Exercise: Please transcribe exactly, and only, the lines of the data below between the line holding "Carefully crafted, these amulets" and the line holding "itself in our essence.", inclusive.

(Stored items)
□ □ □
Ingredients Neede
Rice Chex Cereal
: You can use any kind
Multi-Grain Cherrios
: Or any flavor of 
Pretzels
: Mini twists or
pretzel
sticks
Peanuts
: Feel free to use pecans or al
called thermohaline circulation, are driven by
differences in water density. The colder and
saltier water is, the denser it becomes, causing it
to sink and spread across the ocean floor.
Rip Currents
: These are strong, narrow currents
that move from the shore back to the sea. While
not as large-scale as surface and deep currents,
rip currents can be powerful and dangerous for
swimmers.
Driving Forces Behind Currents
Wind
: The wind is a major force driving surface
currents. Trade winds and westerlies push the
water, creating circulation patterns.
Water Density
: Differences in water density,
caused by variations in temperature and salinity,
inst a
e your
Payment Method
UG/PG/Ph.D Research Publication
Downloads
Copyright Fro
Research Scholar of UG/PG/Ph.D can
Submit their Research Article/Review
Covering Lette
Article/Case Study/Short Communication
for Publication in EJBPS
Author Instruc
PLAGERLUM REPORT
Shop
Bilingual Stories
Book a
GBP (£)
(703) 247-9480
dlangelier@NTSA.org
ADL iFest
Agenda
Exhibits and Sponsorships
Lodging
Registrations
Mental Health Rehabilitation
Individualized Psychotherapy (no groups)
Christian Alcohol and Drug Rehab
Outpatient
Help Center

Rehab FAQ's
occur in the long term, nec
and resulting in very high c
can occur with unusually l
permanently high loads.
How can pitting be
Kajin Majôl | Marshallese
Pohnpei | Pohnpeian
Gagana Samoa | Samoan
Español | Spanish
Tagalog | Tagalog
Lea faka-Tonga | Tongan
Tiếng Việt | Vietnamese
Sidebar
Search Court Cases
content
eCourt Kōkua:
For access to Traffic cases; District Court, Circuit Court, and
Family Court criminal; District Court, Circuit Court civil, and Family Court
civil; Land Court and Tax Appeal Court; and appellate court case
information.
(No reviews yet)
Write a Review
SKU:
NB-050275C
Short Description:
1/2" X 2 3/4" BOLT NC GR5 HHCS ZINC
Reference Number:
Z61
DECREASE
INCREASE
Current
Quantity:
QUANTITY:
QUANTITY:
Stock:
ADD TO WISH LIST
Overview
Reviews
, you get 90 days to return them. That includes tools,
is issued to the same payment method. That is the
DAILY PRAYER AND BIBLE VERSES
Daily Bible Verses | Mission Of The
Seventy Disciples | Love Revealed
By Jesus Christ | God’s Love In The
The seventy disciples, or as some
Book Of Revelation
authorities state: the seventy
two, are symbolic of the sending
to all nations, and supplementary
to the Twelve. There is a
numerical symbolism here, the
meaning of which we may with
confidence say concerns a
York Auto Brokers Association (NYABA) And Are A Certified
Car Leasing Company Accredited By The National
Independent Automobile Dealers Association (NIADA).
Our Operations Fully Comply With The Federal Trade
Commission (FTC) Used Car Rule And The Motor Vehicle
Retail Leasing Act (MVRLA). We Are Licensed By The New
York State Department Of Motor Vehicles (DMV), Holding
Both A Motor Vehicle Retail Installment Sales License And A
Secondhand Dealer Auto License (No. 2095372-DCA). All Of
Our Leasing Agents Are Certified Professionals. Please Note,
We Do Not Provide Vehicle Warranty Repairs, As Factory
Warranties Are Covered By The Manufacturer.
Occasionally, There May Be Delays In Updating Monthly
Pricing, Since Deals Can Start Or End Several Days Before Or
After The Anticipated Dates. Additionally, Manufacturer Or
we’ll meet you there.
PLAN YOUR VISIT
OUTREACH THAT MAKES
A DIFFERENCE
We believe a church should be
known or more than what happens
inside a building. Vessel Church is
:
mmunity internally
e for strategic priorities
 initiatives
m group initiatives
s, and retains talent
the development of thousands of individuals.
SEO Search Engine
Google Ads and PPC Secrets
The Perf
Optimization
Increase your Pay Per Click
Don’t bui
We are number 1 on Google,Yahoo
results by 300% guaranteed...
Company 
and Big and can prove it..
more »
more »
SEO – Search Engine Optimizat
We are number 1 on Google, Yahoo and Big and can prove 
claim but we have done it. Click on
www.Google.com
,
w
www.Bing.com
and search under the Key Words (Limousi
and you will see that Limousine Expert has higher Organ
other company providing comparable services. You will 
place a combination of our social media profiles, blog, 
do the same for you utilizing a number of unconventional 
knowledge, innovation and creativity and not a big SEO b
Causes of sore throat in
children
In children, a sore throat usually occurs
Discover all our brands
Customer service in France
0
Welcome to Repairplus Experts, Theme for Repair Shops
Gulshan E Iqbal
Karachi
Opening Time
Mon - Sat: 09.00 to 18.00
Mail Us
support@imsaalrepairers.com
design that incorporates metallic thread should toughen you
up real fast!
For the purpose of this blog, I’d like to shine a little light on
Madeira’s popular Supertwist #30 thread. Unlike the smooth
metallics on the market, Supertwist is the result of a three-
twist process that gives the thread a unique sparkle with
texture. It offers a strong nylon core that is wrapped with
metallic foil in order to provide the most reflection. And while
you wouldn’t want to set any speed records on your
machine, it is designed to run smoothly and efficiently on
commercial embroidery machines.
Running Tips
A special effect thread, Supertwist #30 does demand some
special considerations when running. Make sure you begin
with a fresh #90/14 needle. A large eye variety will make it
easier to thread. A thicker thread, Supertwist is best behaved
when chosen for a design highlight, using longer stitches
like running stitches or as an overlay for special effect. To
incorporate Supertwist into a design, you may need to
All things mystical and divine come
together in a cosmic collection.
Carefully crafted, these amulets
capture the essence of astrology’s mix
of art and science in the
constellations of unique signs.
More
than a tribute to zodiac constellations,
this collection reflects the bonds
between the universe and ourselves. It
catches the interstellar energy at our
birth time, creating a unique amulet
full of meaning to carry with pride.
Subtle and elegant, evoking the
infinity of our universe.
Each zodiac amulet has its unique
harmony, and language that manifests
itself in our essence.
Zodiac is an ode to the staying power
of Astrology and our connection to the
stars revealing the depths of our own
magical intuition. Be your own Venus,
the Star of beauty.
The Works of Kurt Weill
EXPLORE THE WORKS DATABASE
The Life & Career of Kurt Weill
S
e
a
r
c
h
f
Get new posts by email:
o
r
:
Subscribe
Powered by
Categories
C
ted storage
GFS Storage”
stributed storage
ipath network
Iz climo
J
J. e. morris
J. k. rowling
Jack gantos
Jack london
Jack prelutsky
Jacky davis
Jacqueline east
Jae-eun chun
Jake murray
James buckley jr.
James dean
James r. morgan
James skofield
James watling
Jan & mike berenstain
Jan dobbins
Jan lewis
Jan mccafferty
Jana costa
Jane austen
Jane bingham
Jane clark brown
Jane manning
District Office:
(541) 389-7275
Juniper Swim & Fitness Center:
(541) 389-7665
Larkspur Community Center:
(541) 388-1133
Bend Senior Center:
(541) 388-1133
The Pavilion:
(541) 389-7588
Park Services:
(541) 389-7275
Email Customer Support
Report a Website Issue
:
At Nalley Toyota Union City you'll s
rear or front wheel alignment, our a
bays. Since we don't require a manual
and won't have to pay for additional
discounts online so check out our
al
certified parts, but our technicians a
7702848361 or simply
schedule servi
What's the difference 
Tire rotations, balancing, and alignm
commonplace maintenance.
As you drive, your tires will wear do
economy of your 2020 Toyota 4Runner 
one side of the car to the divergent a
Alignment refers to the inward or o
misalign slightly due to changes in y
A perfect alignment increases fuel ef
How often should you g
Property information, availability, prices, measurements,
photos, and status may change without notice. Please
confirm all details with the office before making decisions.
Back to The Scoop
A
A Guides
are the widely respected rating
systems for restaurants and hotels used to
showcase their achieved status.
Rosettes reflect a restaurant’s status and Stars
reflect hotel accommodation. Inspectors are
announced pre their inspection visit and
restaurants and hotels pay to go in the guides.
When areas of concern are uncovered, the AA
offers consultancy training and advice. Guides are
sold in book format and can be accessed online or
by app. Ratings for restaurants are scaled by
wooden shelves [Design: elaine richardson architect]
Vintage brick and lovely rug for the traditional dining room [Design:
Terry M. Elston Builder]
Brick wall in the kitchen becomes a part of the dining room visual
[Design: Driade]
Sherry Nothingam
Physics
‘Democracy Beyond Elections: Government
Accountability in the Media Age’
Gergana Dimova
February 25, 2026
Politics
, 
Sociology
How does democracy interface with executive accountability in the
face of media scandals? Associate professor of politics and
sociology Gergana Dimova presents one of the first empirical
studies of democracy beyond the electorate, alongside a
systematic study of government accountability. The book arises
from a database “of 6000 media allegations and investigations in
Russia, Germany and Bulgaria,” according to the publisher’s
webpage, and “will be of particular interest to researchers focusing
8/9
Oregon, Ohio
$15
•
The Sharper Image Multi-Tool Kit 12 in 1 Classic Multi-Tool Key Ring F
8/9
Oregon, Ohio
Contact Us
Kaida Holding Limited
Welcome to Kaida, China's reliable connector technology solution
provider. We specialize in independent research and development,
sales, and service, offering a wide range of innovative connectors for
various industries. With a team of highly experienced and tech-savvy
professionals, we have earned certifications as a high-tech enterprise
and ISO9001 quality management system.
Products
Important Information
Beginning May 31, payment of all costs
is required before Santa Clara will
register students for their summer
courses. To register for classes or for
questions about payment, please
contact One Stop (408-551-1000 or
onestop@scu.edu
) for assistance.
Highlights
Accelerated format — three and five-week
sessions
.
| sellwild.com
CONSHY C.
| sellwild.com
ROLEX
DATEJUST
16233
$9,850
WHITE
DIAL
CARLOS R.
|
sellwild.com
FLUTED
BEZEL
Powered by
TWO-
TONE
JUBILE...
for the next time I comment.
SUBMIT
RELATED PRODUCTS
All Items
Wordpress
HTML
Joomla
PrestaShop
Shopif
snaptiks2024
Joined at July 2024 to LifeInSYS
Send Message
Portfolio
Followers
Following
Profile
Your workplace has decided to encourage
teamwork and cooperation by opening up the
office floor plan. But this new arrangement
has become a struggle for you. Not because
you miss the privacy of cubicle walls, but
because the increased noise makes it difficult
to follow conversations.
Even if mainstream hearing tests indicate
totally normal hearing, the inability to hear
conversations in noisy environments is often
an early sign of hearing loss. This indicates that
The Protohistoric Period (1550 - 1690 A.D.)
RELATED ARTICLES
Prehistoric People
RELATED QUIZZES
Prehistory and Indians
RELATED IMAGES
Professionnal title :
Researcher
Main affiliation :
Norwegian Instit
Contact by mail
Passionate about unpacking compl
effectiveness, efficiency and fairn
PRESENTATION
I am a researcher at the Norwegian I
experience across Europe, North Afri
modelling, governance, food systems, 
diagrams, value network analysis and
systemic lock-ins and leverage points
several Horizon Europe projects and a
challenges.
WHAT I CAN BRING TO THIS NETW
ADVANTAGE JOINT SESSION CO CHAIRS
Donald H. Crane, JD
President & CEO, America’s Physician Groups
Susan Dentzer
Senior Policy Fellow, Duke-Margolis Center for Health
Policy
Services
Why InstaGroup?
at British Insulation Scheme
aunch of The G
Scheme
□ □ □
Result below:
Carefully crafted, these amulets
capture the essence of astrology’s mix
of art and science in the
constellations of unique signs.
More
than a tribute to zodiac constellations,
this collection reflects the bonds
between the universe and ourselves. It
catches the interstellar energy at our
birth time, creating a unique amulet
full of meaning to carry with pride.
Subtle and elegant, evoking the
infinity of our universe.
Each zodiac amulet has its unique
harmony, and language that manifests
itself in our essence.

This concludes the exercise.